Elle s’appelle Catherine Fradier. D’habitude elle écrit des polars, des thrillers. Les murs de sa chambre sont couverts de signes cabalistiques et son regard lui-même a quelque chose d’inquiétant. Ne me demandez pas quoi. Je suis nulle en terreurs nocturnes. Moi, mon truc, c’est le réel. Le corps. Le dérèglement climatique. Les féminicides. Les talibans qui entrent dans Kaboul comme on chantait les lou-oups sont entrés dans Pa-ris.

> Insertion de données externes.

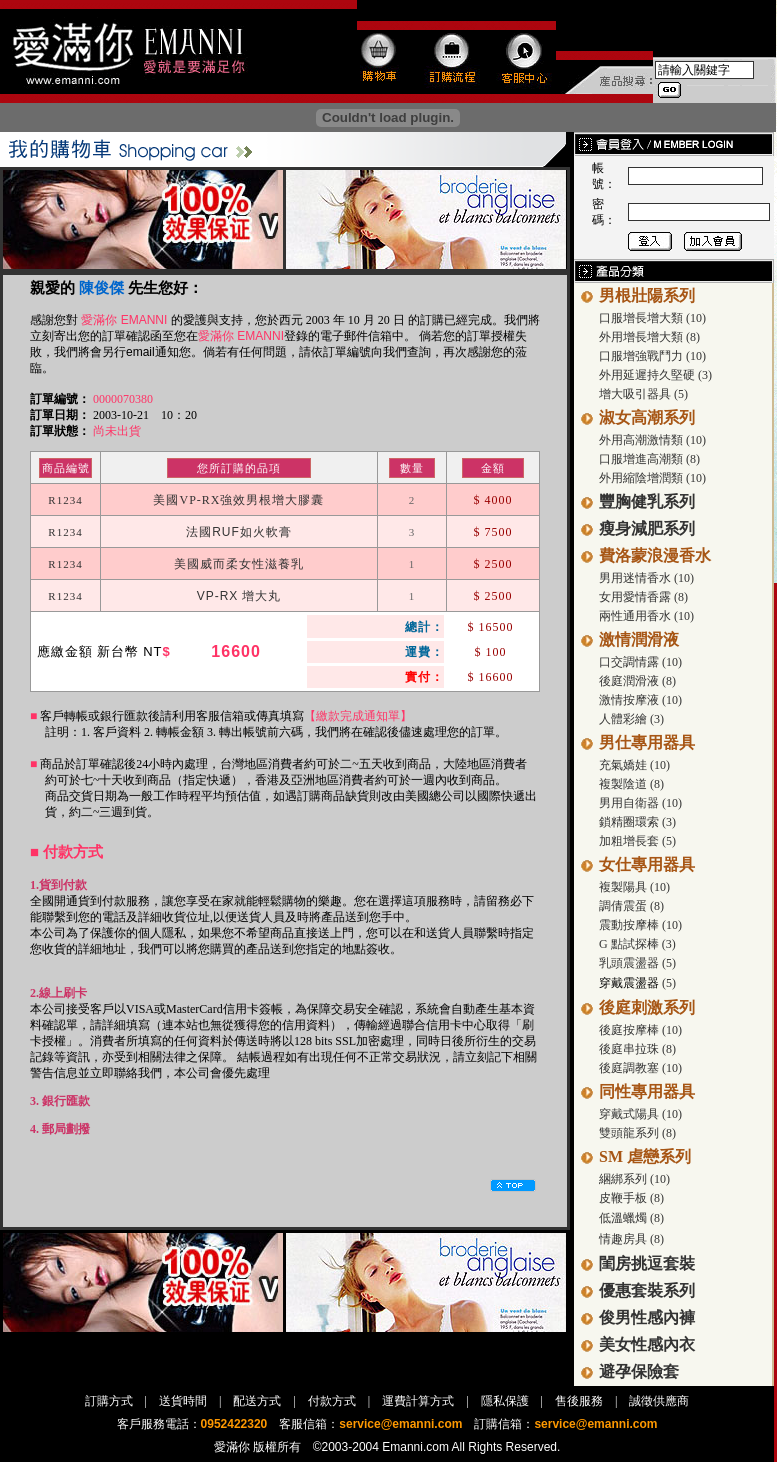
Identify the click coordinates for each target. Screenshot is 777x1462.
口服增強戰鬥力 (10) (652, 356)
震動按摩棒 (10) (640, 925)
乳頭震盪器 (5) (637, 963)
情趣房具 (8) (631, 1239)
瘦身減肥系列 (647, 528)
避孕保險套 (639, 1371)
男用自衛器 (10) (640, 803)
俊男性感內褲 (647, 1317)
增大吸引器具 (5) (643, 394)
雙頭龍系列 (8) (637, 1133)
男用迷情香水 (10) (646, 578)
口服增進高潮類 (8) (649, 459)
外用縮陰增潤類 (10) (652, 478)
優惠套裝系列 (647, 1290)
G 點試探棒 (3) (637, 944)
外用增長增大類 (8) (649, 337)
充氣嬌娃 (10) (634, 765)
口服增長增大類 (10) (652, 318)
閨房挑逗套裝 (647, 1263)
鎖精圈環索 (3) (637, 822)
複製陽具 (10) (634, 887)
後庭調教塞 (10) (640, 1068)
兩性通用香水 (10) (646, 616)
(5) (667, 983)
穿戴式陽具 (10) (640, 1114)
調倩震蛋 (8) (631, 906)
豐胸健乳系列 (647, 501)
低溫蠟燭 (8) (631, 1218)
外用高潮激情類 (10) (652, 440)
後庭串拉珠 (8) (637, 1049)
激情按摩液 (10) (640, 700)
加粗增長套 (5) (637, 841)
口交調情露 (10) (640, 662)
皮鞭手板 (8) (631, 1198)
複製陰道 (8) (631, 784)
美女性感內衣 (647, 1344)
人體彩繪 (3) (631, 719)
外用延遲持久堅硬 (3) (655, 375)
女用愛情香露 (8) (643, 597)
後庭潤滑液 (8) (637, 681)
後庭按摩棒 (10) (640, 1030)
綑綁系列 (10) (634, 1179)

Depuis que je l’ai lue, je n’arrive pas à me sortir cette fiction de la tête. Je pense à Norma qui vit vers 2050, à Montpellier, et qui refuse d’aller dans une maison « de retrait », alors que la terre est en train de se consumer et que les livres ont disparu. Elle n’est pas la seule à imaginer en futur sans livres, un avenir sans récit et si l’on en croit Pierre Bayard qui, dans « Le Titanic fera naufrage » (Ed. de Minuit), rappelle qu’aucune grande catastrophe ne s’est produite qui n’ait d’abord été annoncée par des romans, cette obstination à prédire sa propre disparition est une prophétie. Le prénom de l’héroïne est un signe ; tout le livre, en réalité, est un jeu de rôle que je ne peux vous dévoiler, mais qui rend sa lecture extraordinairement captivante.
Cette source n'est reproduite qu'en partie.